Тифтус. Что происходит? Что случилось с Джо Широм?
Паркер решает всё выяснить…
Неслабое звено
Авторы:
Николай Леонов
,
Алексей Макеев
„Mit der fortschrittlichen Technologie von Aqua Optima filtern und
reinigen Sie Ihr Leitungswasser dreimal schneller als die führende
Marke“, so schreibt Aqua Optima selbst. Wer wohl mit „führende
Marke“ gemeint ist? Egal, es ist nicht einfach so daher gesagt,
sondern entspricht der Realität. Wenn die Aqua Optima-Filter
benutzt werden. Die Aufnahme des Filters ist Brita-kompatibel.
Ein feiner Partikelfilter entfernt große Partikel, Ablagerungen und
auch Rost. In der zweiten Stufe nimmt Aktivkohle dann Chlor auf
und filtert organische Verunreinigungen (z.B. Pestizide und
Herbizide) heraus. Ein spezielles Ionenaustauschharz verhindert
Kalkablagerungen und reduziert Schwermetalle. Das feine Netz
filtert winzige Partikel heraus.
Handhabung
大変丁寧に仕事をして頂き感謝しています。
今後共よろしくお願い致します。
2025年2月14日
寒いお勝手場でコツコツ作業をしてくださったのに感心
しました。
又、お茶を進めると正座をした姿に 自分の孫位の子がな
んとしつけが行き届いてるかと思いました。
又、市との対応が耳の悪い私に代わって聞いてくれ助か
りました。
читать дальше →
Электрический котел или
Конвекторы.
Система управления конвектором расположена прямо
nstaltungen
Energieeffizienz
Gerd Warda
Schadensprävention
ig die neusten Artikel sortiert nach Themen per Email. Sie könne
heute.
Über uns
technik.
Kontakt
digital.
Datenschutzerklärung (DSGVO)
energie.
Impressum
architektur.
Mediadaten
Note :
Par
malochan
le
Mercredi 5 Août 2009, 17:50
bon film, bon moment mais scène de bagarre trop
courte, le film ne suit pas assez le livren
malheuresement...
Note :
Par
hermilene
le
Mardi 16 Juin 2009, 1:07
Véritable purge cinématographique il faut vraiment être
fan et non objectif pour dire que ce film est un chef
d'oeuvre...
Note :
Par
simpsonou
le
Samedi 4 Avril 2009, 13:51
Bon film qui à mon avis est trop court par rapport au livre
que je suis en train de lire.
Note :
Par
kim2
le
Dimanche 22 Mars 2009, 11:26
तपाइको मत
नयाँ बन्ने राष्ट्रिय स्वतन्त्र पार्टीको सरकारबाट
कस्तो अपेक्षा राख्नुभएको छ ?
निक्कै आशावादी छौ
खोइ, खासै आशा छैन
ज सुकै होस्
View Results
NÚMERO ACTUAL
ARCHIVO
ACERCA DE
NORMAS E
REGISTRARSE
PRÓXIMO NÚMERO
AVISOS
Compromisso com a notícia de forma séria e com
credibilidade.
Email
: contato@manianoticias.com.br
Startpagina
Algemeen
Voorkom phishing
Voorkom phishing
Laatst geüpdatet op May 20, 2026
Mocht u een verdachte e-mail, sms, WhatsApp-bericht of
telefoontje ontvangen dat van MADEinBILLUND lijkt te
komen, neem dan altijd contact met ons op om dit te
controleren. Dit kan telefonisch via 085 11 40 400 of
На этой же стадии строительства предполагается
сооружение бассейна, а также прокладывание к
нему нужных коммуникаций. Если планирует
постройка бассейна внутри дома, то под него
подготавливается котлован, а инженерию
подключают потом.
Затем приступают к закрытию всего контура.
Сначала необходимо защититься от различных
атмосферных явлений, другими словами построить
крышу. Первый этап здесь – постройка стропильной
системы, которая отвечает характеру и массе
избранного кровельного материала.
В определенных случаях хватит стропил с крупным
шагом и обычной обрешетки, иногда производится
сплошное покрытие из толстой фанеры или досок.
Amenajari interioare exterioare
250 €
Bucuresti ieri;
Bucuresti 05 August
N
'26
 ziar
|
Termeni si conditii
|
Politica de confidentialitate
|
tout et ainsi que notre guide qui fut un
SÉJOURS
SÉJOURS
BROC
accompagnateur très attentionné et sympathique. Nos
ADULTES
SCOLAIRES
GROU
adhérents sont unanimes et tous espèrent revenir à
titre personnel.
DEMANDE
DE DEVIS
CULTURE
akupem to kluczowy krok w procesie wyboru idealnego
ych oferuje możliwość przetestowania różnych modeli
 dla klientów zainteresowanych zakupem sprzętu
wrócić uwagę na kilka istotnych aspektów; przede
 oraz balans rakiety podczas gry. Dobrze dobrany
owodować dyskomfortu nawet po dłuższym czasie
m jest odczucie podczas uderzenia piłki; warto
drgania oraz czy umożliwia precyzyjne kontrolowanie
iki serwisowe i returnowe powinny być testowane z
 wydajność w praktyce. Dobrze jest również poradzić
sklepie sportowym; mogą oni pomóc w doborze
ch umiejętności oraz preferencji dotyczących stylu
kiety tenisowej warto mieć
---
GOAL OF THE EXERCISE: The string "Optima" appears in how many lines above? Answer with the number only.

RESPONSE TO THIS TASK: 3